I love reading the messages and seeing the tokens that people leave behind at these kinds of memorials. Some are just names. Others are expressions of sadness or gratitude or things so personal that I’ll never understand what they mean. (Others are just silliness, but those are pretty rare.)
When I stop to think about it, I’m amazed by the kind of impact artists can have on people who’ve never met them. I certainly didn’t know the musicians who died here. And odds are that none of the people who signed these poles knew (or even met anyone who knew) Buddy Holly, Ritchie Valens, Big Bopper, or their pilot, Roger Peterson, but they’ve all written messages; we’ve all driven to the middle of Iowa (well, the northern end) and traipsed down a well-worn path in a random cornfield just to get a little bit closer to someone we never met.
I mean, heck, the world still calls them Buddy Holly glasses to this day.
These men left such a huge impression on the world that nearly 60 years later, we still honor the site they died.
Art is amazing, guys.
From Iowa, I drove up to Minneapolis. I was on the phone with my dad a couple of days ago, and I was giving him an outline of what the next week looks like. It was right in the middle of the Hail Haunting of 2018, so I was a bit down about the trip and the next few stops. He found out I was going to Minneapolis, and he said, “Oh. You’ll love Minneapolis. It’s like they picked up a Canadian city and dropped it in the middle of the US.”
I’m not sure about the Canadian part — I was only in Vancouver for four hours — but he was right: I adore Minneapolis.
We’re staying over by the university (Southeast* Minneapolis), and we walked over the river to get to Central Minneapolis (which is I guess what downtown is called here?).
I. Love. It. So much brick and green everywhere.
We walked across Hennepin Avenue Bridge to reach central, and the view is awesome.
We headed straight for the Bob Dylan mural because music was the theme.
And then we walked just a few blocks away to the Sidewalk Harp. It’s an interactive installation by artist Jen Lewin, and it mimics a 36-string harp.

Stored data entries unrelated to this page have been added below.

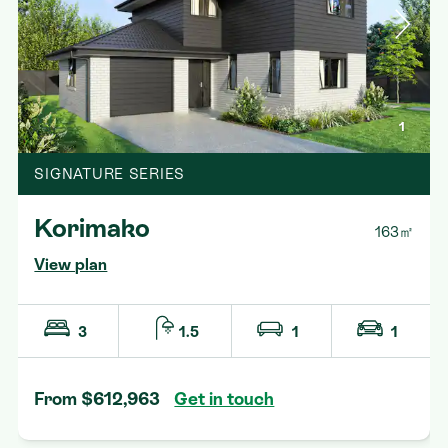
1
SIGNATURE SERIES
Korimako
163㎡
View plan
3
1.5
1
1
From $612,963
Get in touch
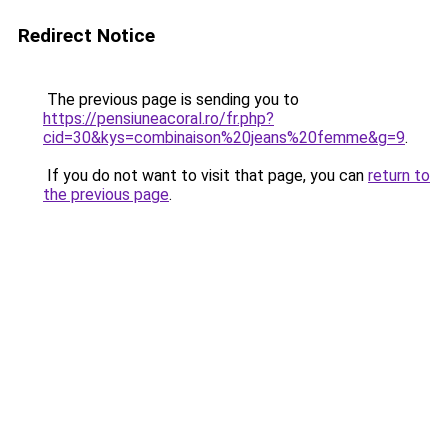
Redirect Notice
The previous page is sending you to
https://pensiuneacoral.ro/fr.php?
cid=30&kys=combinaison%20jeans%20femme&g=9
.
If you do not want to visit that page, you can
return to
the previous page
.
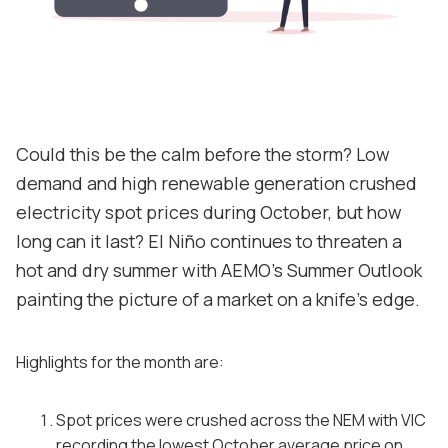
Contact
Support
Could this be the calm before the storm? Low
demand and high renewable generation crushed
electricity spot prices during October, but how
long can it last? El Niño continues to threaten a
hot and dry summer with AEMO's Summer Outlook
painting the picture of a market on a knife's edge.
Highlights for the month are:
Spot prices were crushed across the NEM with VIC
recording the lowest October average price on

It uses lasers! It makes pretty music! It lights up! (I have video up in my story highlights on IG.)
Someone walking by actually paused his phone call and stopped to ask me about it while I was playing with it. He said he walks by every morning on his way to work and hears music playing, but never thought it was the sculpture thing on the wall.
After, I crossed the street to take a picture of a cool fountain. So I saw when the guy who’d been reading a book on a bench nearby got up to go play with the harp for a while. It is very fun, Dude on a Bench.
Oh, and here’s that cool fountain I saw.
And on our way to the harp, I came across a bunch of really cool murals.
I wanted to see the Stone Arch Bridge with the night lights on, but we would have had to waste a couple of hours, so we went at twilight, walking through the city, parallel to the river.
I did not use a filter on any of these. The sky is that beautiful all on its own.
The Stone Arch Bridge and Mill Ruins Park are kind of entwined. To get to the park, you walk under the arches on the western end of the bridge.
The bridge itself is beautiful, and its view is awesome.
We walked back on SE 6th Ave and made an interesting discovery. If you can’t pay a visit to all of the historic buildings in Minneapolis, you can visit their miniatures by walking SE 6th Ave from SE Main St to University Ave SE.
They line both sides of the street.
When we got back to the AirBnB, I sent this text to my best friend.
She thought I was a little ridiculous but was pretty supportive considering I sounded like a crazy person. It was the hunger. I was starving by the time we got back.
And, on that note, don’t judge my dinner. I was too hungry to figure out where to get food.
All the bridges and art.
Listening to: The Replacements catalogue
*Southeast Minneapolis is not in the southeastern section of Minneapolis. The University area is on the southern end of Eastern Minneapolis (because it’s east of the river…I assume. I didn’t actually ask anyone.).